> _DATA FOR THE TASK_
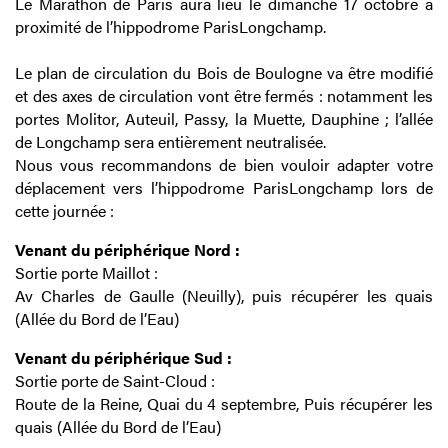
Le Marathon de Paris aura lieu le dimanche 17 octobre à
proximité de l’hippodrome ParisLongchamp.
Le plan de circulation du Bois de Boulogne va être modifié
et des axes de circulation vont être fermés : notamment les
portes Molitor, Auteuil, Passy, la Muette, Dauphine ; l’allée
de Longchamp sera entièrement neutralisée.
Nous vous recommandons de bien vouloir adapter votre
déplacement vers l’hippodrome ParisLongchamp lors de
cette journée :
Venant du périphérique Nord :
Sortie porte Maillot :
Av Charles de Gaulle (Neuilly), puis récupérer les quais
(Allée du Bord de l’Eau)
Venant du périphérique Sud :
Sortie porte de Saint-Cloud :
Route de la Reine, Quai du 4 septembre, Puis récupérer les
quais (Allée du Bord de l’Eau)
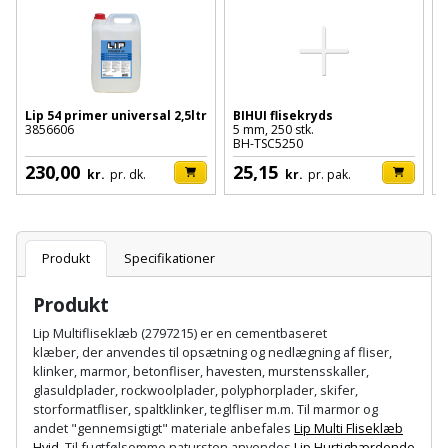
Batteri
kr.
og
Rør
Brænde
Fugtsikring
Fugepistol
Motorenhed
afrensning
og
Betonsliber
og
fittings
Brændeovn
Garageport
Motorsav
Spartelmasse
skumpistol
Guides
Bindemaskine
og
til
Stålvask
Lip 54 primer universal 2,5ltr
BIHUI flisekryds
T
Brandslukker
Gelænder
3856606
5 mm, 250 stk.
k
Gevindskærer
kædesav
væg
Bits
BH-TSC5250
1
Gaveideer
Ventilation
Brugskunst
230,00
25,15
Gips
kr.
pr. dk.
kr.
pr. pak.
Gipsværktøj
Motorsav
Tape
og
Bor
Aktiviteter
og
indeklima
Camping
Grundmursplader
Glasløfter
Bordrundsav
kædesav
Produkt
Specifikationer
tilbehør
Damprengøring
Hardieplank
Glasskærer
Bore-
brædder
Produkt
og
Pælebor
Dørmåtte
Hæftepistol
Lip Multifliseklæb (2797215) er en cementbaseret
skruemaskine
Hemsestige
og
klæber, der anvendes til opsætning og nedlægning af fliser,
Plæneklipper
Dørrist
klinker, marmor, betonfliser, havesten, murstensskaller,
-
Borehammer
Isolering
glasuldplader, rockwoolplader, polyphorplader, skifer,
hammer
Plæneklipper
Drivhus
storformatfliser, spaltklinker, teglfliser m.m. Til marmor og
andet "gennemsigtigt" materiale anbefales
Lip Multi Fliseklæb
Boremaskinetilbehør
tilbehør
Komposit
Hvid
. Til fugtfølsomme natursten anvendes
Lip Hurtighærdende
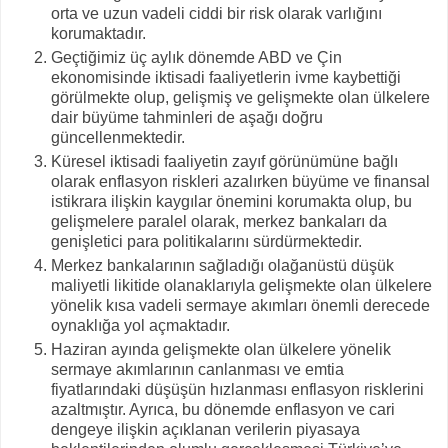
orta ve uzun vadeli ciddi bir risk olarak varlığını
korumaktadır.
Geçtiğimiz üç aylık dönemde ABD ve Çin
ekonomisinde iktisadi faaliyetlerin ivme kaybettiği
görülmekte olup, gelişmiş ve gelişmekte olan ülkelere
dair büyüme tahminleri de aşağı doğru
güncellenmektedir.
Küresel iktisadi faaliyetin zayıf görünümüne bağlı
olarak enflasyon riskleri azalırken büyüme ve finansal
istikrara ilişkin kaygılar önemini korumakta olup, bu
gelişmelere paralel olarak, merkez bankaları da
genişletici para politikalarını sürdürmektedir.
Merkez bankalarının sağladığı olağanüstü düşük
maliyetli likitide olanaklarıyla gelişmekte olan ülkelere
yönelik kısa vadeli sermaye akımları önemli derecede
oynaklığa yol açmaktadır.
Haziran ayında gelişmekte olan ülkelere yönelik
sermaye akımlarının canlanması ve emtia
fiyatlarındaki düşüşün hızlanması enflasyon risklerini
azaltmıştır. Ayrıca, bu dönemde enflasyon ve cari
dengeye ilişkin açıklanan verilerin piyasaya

* * *

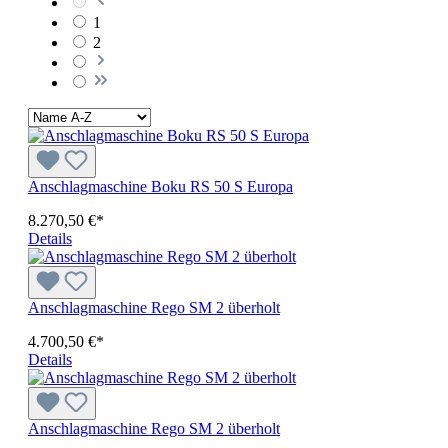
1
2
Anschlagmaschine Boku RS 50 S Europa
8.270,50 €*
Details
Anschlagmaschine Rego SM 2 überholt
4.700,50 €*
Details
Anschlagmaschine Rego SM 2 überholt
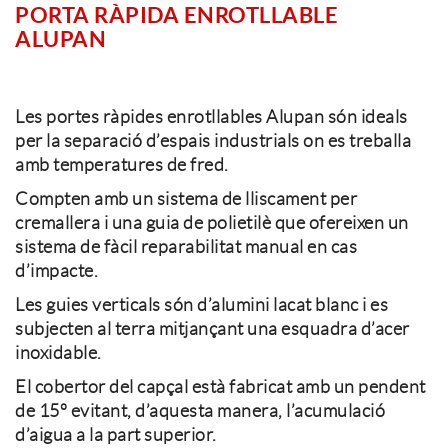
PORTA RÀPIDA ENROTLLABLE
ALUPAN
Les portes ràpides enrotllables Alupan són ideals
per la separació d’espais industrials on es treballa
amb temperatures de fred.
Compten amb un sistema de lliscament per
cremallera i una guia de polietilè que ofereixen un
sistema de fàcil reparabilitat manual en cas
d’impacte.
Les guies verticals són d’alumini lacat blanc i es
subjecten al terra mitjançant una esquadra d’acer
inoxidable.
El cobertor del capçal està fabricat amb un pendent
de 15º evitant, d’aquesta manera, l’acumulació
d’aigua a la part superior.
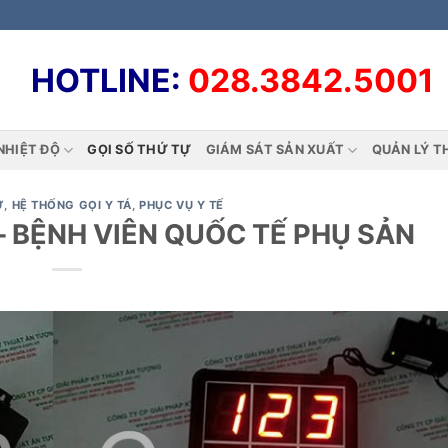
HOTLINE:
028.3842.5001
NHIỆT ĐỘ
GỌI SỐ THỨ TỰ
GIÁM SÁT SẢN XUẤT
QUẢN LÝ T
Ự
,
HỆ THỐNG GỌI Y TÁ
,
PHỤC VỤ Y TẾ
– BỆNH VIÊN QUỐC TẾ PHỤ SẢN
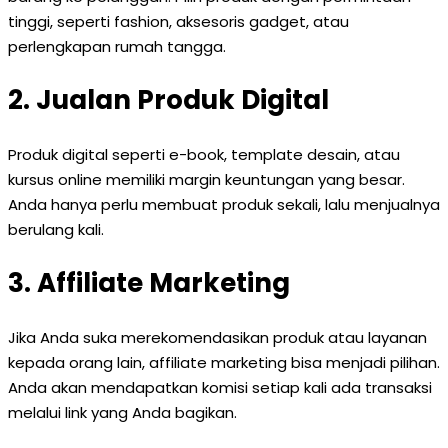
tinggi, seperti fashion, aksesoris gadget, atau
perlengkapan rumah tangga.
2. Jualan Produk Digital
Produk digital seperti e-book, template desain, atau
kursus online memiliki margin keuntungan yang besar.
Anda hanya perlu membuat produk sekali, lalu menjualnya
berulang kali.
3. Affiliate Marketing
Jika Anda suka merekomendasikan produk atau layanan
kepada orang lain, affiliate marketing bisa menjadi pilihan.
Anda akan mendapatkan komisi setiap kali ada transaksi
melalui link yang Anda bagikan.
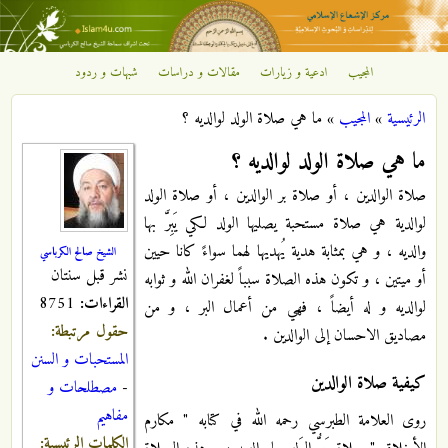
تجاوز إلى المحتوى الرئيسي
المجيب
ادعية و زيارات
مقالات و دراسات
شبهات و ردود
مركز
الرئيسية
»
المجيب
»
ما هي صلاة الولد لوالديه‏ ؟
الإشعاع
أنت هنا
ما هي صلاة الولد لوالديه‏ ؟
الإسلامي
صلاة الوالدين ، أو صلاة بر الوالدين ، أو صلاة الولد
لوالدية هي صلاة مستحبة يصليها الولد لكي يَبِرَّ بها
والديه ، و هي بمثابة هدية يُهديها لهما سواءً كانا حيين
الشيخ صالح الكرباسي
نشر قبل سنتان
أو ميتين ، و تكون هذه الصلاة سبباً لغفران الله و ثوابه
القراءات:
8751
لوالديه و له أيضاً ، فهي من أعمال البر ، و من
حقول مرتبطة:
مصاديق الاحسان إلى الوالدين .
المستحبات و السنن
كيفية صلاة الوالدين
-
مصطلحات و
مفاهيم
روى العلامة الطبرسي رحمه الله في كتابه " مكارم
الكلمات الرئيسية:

...

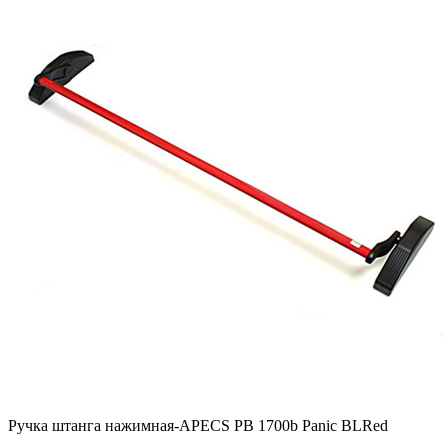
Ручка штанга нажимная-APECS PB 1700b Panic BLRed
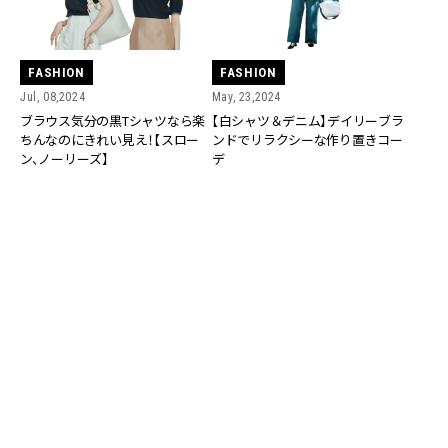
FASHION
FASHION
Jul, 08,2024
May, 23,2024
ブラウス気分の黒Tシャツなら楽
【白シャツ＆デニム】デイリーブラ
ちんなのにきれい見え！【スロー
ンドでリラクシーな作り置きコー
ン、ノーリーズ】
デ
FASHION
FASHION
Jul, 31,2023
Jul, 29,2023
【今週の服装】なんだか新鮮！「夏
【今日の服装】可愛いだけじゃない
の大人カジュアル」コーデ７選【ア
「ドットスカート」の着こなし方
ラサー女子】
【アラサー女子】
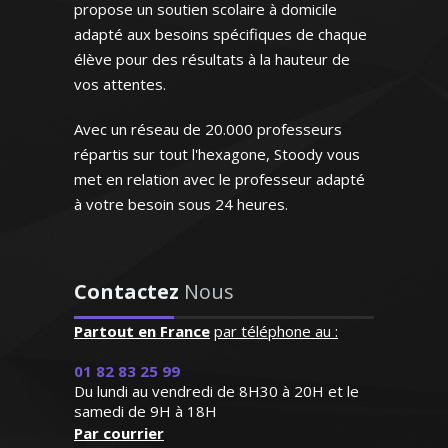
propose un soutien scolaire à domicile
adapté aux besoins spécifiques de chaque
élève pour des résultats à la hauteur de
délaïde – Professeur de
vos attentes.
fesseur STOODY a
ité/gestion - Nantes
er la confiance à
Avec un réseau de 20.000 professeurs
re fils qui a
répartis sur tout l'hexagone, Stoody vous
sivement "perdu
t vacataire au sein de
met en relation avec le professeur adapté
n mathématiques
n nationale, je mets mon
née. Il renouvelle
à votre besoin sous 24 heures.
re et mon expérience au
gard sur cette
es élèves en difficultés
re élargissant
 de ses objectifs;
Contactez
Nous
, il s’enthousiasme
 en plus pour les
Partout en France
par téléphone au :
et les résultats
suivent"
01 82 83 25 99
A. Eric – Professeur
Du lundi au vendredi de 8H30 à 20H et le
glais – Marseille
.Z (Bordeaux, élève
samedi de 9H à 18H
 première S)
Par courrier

> _ABOUT THIS EXERCISE_
All lines above that include the word "Venant" should be located and copied.

> _TASK RESULT_
Venant du périphérique Nord :
Venant du périphérique Sud :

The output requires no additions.